Fonte:
Corriere della Sera
Autore:
Donatella Di Cesare
Simboli neonazisti ora le denunce non bastano più
Simboli, vessilli, gesti, parole d’ordine che portano l’inconfondibile marchio fascista, se non apertamente neonazista, vengono ormai sempre più ammessi e tollerati nello spazio pubblico con una certa indulgenza che sfiora la malafede. L’aumento repentino favorisce l’assuefazione. E’ bene sottolinearlo. C’è chi reagisce con una scrollata di spalle: «Sono quattro esaltati!». C’è chi invece resta imperturbabile, ancorato alla certezza fideistica che la democrazia saprà sempre reagire. Come se non fossero stati eletti democraticamente i peggiori regimi.

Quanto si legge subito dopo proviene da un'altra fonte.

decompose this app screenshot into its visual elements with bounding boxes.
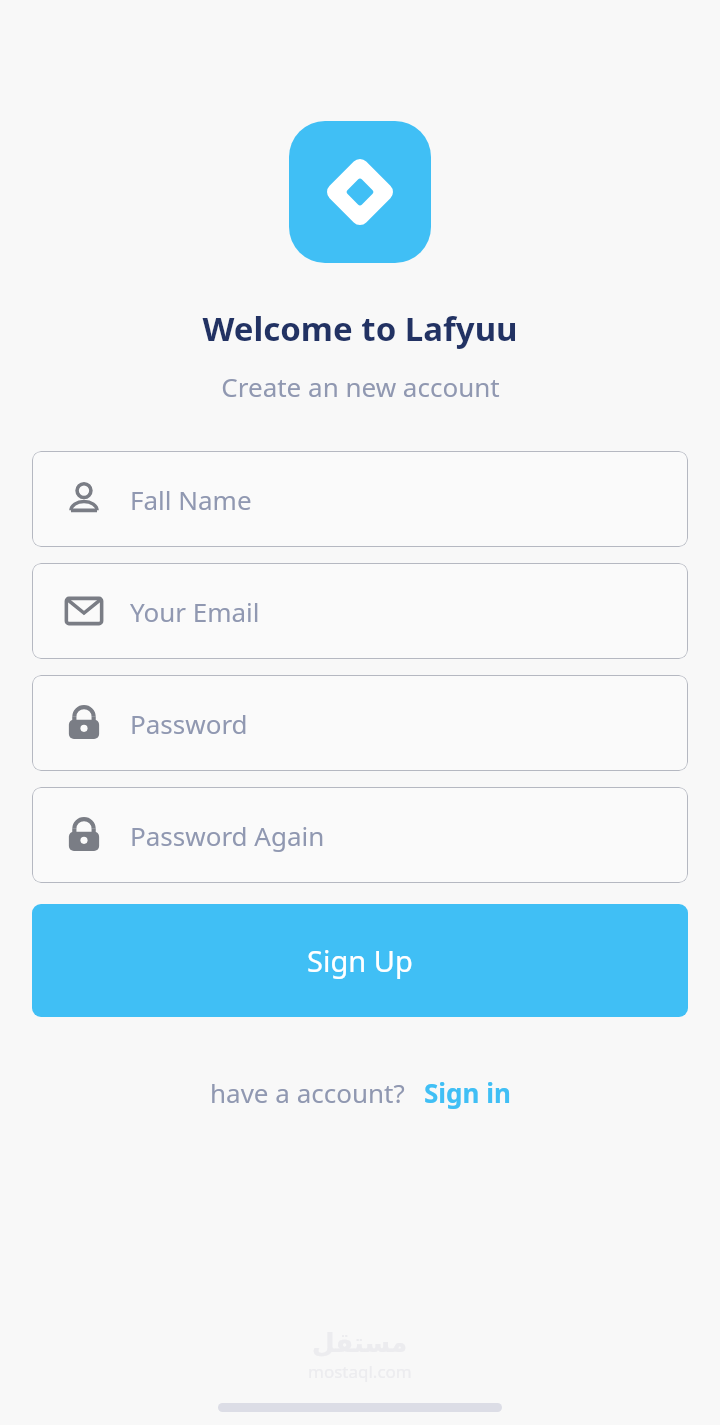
button[interactable]: Sign Up — [32, 904, 688, 1017]
button[interactable]: Password — [32, 675, 688, 771]
button[interactable]: Name — [32, 451, 688, 547]
other: Password — [63, 702, 105, 744]
staticText: مستقل — [312, 1328, 408, 1358]
staticText: Password — [130, 706, 248, 741]
staticText: Sign Up — [307, 941, 413, 980]
staticText: Password Again — [130, 818, 325, 853]
staticText: mostaql.com — [308, 1360, 412, 1383]
staticText: Sign in — [424, 1075, 511, 1110]
button[interactable]: Email — [32, 563, 688, 659]
other: Email — [63, 590, 105, 632]
staticText: Fall Name — [130, 482, 252, 517]
staticText: Create an new account — [221, 369, 500, 404]
other: Name — [63, 478, 105, 520]
staticText: have a account? — [210, 1075, 405, 1110]
other: Password — [63, 814, 105, 856]
button[interactable]: Sign in — [424, 1075, 511, 1110]
staticText: Welcome to Lafyuu — [202, 306, 518, 351]
staticText: Your Email — [130, 594, 260, 629]
button[interactable]: Password — [32, 787, 688, 883]
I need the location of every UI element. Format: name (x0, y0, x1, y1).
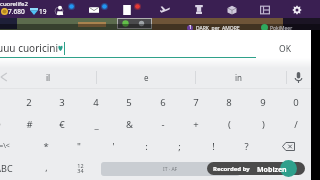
button[interactable]: Settings (290, 3, 304, 17)
staticText: / (294, 118, 298, 131)
button[interactable]: ! (198, 136, 228, 156)
button[interactable]: =\< (0, 136, 19, 156)
staticText: IT · AF (163, 166, 178, 173)
staticText: in (235, 72, 243, 83)
button[interactable]: ) (248, 114, 278, 134)
button[interactable]: € (47, 114, 77, 134)
button[interactable]: ABC (0, 158, 19, 178)
button[interactable]: & (114, 114, 144, 134)
staticText: * (43, 140, 49, 153)
button[interactable]: Travel (158, 3, 172, 17)
staticText: ! (212, 140, 215, 153)
button[interactable]: 6 (148, 92, 178, 112)
staticText: _ (94, 118, 99, 131)
button[interactable]: 12 34 (71, 161, 89, 175)
button[interactable]: _ (81, 114, 111, 134)
button[interactable]: 8 (214, 92, 244, 112)
staticText: 5 (126, 96, 132, 109)
staticText: Mobizen (257, 165, 287, 175)
staticText: ; (178, 140, 181, 153)
staticText: 7.680 (8, 7, 25, 16)
button[interactable]: 3 (47, 92, 77, 112)
staticText: & (126, 118, 133, 131)
button[interactable]: 0 (281, 92, 311, 112)
staticText: 1 (189, 24, 192, 31)
staticText: € (59, 118, 65, 131)
staticText: 8 (226, 96, 232, 109)
button[interactable]: 9 (248, 92, 278, 112)
staticText: 4 (93, 96, 99, 109)
button[interactable]: Messages (87, 3, 101, 17)
button[interactable]: 4 (81, 92, 111, 112)
button[interactable]: / (281, 114, 311, 134)
staticText: =\< (0, 141, 10, 151)
button[interactable]: * (31, 136, 61, 156)
staticText: - (161, 118, 165, 131)
button[interactable]: News (120, 3, 134, 17)
staticText: e (144, 72, 149, 83)
staticText: ( (228, 118, 231, 131)
staticText: ' (112, 140, 115, 153)
staticText: Recorded by (213, 165, 250, 173)
button[interactable]: Inventory (225, 3, 239, 17)
button[interactable]: Shop (258, 3, 272, 17)
button[interactable]: e (124, 68, 168, 86)
staticText: 9 (260, 96, 266, 109)
staticText: uuu cuoricini (0, 41, 59, 55)
button[interactable]: Space (101, 162, 240, 176)
staticText: " (77, 140, 81, 153)
staticText: + (193, 118, 199, 131)
staticText: DARK per AMORE (196, 25, 240, 32)
button[interactable]: ( (214, 114, 244, 134)
staticText: # (26, 118, 33, 131)
staticText: ? (244, 140, 249, 153)
button[interactable]: # (14, 114, 44, 134)
staticText: 2 (26, 96, 32, 109)
button[interactable]: il (26, 68, 70, 86)
staticText: 6 (160, 96, 166, 109)
button[interactable]: - (148, 114, 178, 134)
staticText: @ (0, 118, 1, 131)
button[interactable]: . (231, 158, 261, 178)
button[interactable]: 5 (114, 92, 144, 112)
staticText: : (145, 140, 148, 153)
staticText: 0 (293, 96, 299, 109)
staticText: 7 (193, 96, 199, 109)
button[interactable]: Backspace (279, 139, 297, 153)
button[interactable]: ; (164, 136, 194, 156)
button[interactable]: ' (98, 136, 128, 156)
staticText: , (45, 162, 48, 174)
button[interactable]: , (31, 158, 61, 178)
staticText: il (46, 72, 51, 83)
staticText: ABC (0, 162, 13, 174)
button[interactable]: " (64, 136, 94, 156)
button[interactable]: 7 (181, 92, 211, 112)
staticText: PokiMeer (270, 25, 293, 32)
button[interactable]: Trophies (192, 3, 206, 17)
button[interactable]: Friends (53, 3, 67, 17)
staticText: OK (279, 43, 291, 55)
button[interactable]: Voice input (291, 69, 306, 86)
staticText: . (245, 162, 248, 174)
staticText: ) (262, 118, 265, 131)
staticText: 19 (39, 7, 47, 16)
staticText: 12 34 (77, 162, 84, 175)
button[interactable]: ? (231, 136, 261, 156)
staticText: cuorelife2 (0, 0, 28, 8)
button[interactable]: OK (268, 42, 302, 56)
button[interactable]: + (181, 114, 211, 134)
button[interactable]: : (131, 136, 161, 156)
staticText: 3 (59, 96, 65, 109)
button[interactable]: 2 (14, 92, 44, 112)
button[interactable]: in (217, 68, 261, 86)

Non mancano i cittadini indignati le cui proteste, però, rischiano di svanire nel nulla, se non vengono finalmente prese serie misure di contrasto. Anzitutto quelle volte a sciogliere i gruppi responsabili. Ma la questione più seria riguarda il paradosso di questi simboli. Da un canto non si può non vedere che esercitano un enorme richiamo e riescono a mobilitare il risentimento contro gli immigrati, l’ancestrale odio antisemita. D’altro canto questi simboli, a cominciare dalla svastica, sono diventati via via più opachi. Chi oggi ne fa uso spesso non sa o non vuole sapere l’enormità dei crimini a cui così esplicitamente si richiama. Fallimento della cultura antifascista? Certo che no. Ma sdegno e irritazione non sono più sufficienti. Non basta né la manifestazione di piazza, né la leva dell’emotività. Occorre riconoscere che neofascismo e neonazismo non sono un «rigurgito del passato», bensì un fenomeno nuovo e non previsto nell’orizzonte del progresso. Non si può attendere che la storia faccia il suo corso e azzittisca i «pochi nostalgici». L’antifascismo non è dunque riducibile a quel lavoro di denuncia che, ogni volta concluso, deve invece ricominciare. Non c’è più la condivisione di un tempo. Per parlare ai più giovani non si deve dare nulla per scontato e occorrono nuovi e articolati argomenti culturali e politici.